CourtTexas Supreme Court
OPINION TEXT STARTS HERE

ON THE 30th of March, 1877, a motion was filed, by parties claiming land in privity with appellees, to vacate and annul a judgment rendered on the 28th of May, 1870, which reversed and reformed a judgment of the District Court, and to have the case redocketed, as though no final judgment had been rendered. In support of the motion, it was shown by affidavits that two of the appellees were dead when the judgment was rendered, which fact had been suggested and noted on the minutes of the court before judgment; and that judgment was rendered without making the legal representatives of the deceased, parties. The records of the Supreme Court disclose that the cause was submitted to the Supreme Court by the parties two years after the suggestion of death: Held--

1. On the adjournment of a term of court, at which a final judgment has been rendered in a previously pending cause, the jurisdiction of the court over the case on its merits is exhausted. If there is an error in the judgment, and the court rendering it possesses no appellate revisory power over its final judgments, the error can only be corrected by some superior tribunal, to which revisory power has been committed.

2. When a judgment is based on facts which the court is warranted in presuming, from the record, to exist, and upon the existence of which the jurisdiction of the court or the validity of the judgment depends, as, for instance, that an ostensible party to the proceeding was living, when he was, in fact, dead, such judgment, whether absolutely void or voidable, may be set aside and corrected on a writ of error coram nobis by the court rendering it.

3. But when the error is of law, though touching a matter of fact apparent upon the record, and assignable as error, and is directly passed upon or affirmed by the court, it can neither be reversed or corrected on a writ of error coram nobis, nor by motion after the adjournment of the term at which it was rendered; in such case relief can only be had, if at all, by appeal or writ of error to a superior and supervisory tribunal.

4. A void judgment is a nullity, whether invoked before the tribunal which rendered it, or any other, and though it may have been supposed by the court rendering it to exhaust its jurisdiction over the subject, will not, either in law or fact, curtail the power of that court over matters supposed to have been determined by it, when its jurisdiction is afterwards properly invoked.

5. A judgment in favor of or against a party who is dead, unless his death is shown by the record itself, is at most only a ground for avoiding the judgment, and does not render it absolutely void.
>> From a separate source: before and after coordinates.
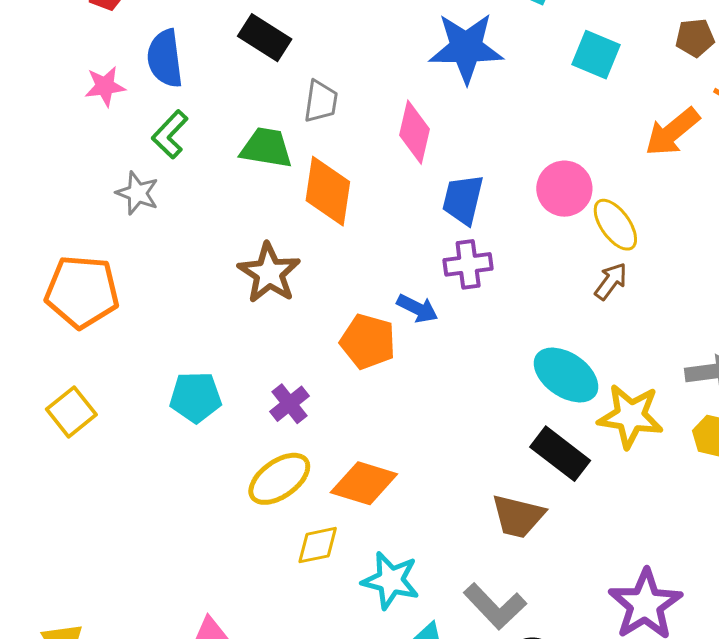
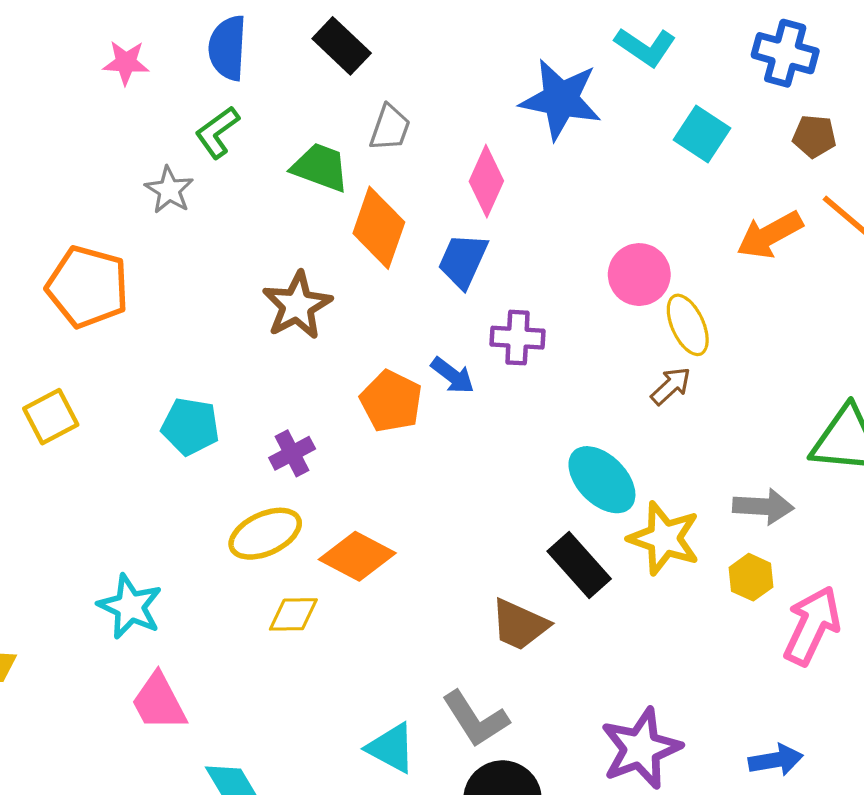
pink star: (105, 86) -> (126, 63), moved
blue trapezoid: (463, 200) -> (463, 261), moved
cyan star: (391, 580) -> (130, 607), moved

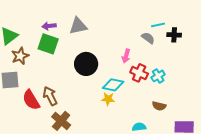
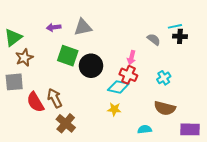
cyan line: (158, 25) -> (175, 26), moved
green square: (48, 44) -> (68, 56), moved
red cross: (139, 73) -> (128, 75), moved
yellow star: (108, 99) -> (114, 109), moved
brown semicircle: (159, 106) -> (165, 108), size x1.5

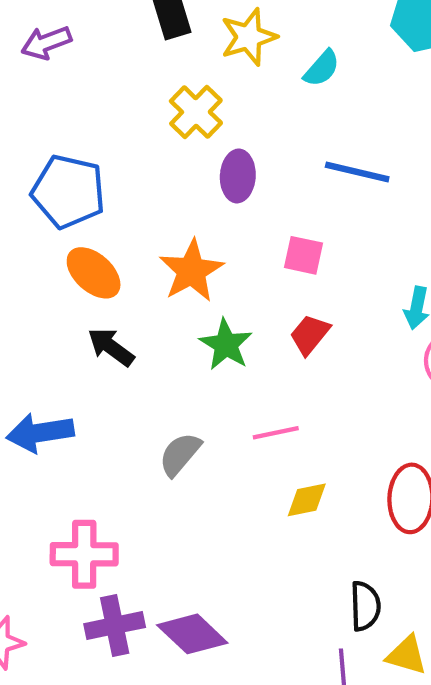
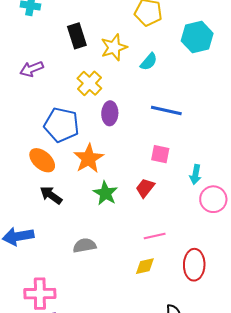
purple arrow: (46, 43) -> (32, 69), moved
blue pentagon: (68, 192) -> (62, 125), moved
pink square: (304, 255) -> (160, 154), moved
pink line: (276, 433) -> (155, 236), moved
gray semicircle: (180, 454) -> (84, 246), turned 40

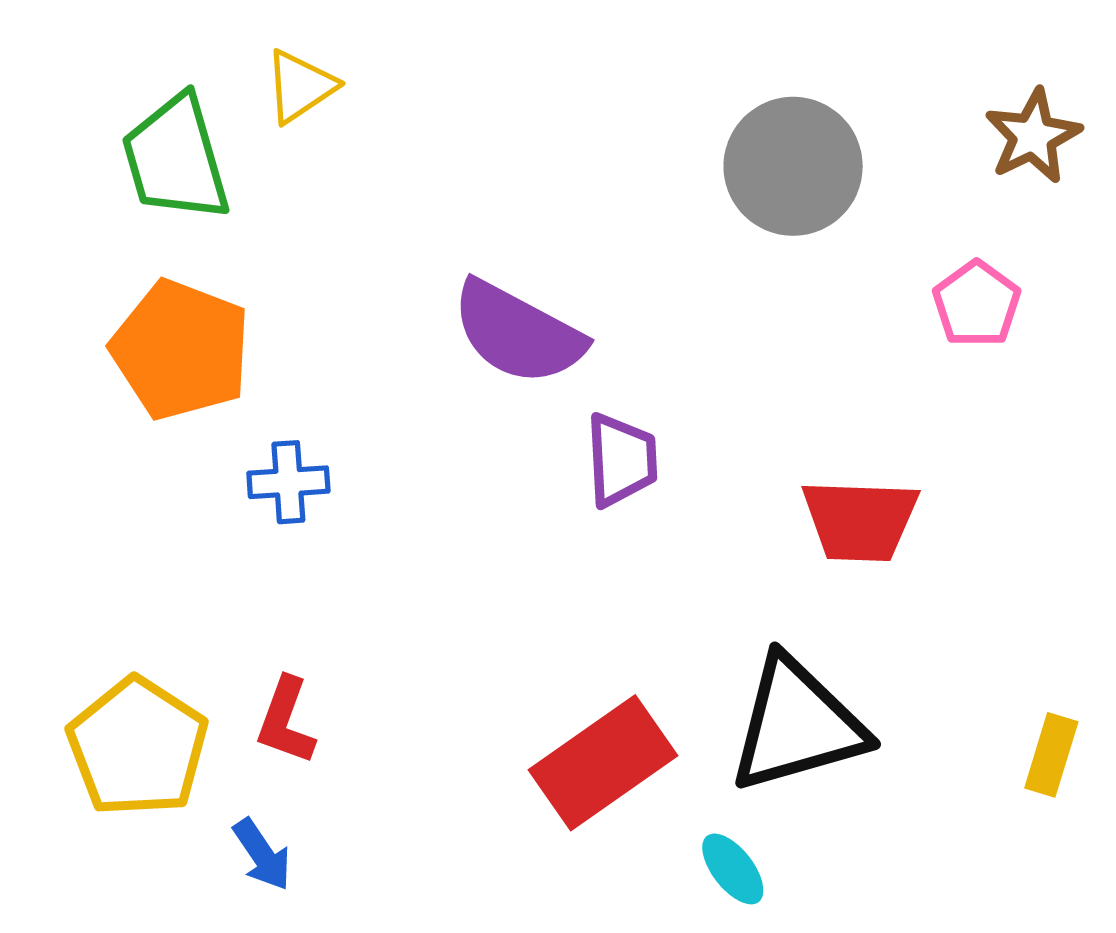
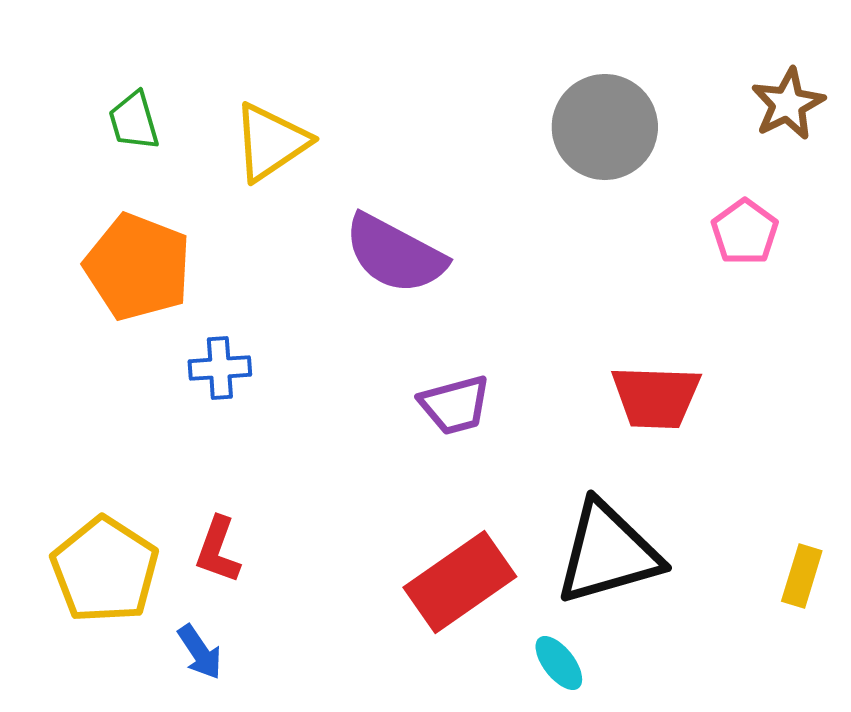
yellow triangle: (300, 86) -> (271, 142), moved, size x1.4
green trapezoid: (176, 158) -> (134, 121), size x0.6
purple trapezoid: (621, 460) -> (455, 405), moved, turned 78

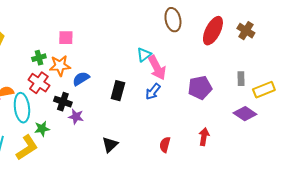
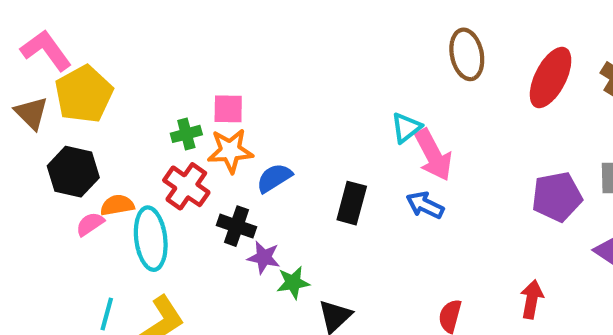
pink square: (66, 38) -> (228, 109), moved
purple pentagon: (200, 88) -> (557, 197), moved
blue arrow: (153, 92) -> (425, 205), turned 78
green star: (42, 129) -> (293, 283), moved

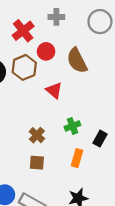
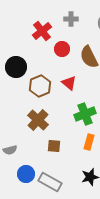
brown hexagon: (24, 67) -> (40, 86), moved
green cross: (72, 126) -> (85, 114), size x1.5
brown cross: (37, 135) -> (38, 120), moved, size x1.5

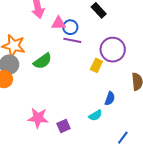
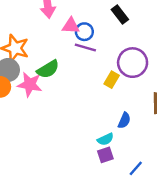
pink star: (38, 118) -> (30, 84), moved
purple square: (64, 126) -> (105, 155), moved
Whether the same rule should not apply even when the death is shown by the record, quere?

6. The error of the Supreme Court set forth in the motion in this case, if error at all, was one of fact, and not of law, and it is within the power of the court, in such cases, on motion, supported by affidavit, to revoke the final judgment and recall the mandate of a former term, whether such judgment was absolutely void for want of jurisdiction, or voidable for error in fact, if such fact was unknown to the court, or it can be supposed to have acted unmindful of it. (As to the correctness of this proposition, Associate Justice Moore expresses his doubts.)

7. Whether the alleged error of the Supreme Court in rendering the judgment in this case was one of fact or of law, an application to correct it comes too late, after a delay of seven years, especially when the counsel who make the motion were present in court at the rendition of the judgment, and made no objection to the submission of the case, or its decisions.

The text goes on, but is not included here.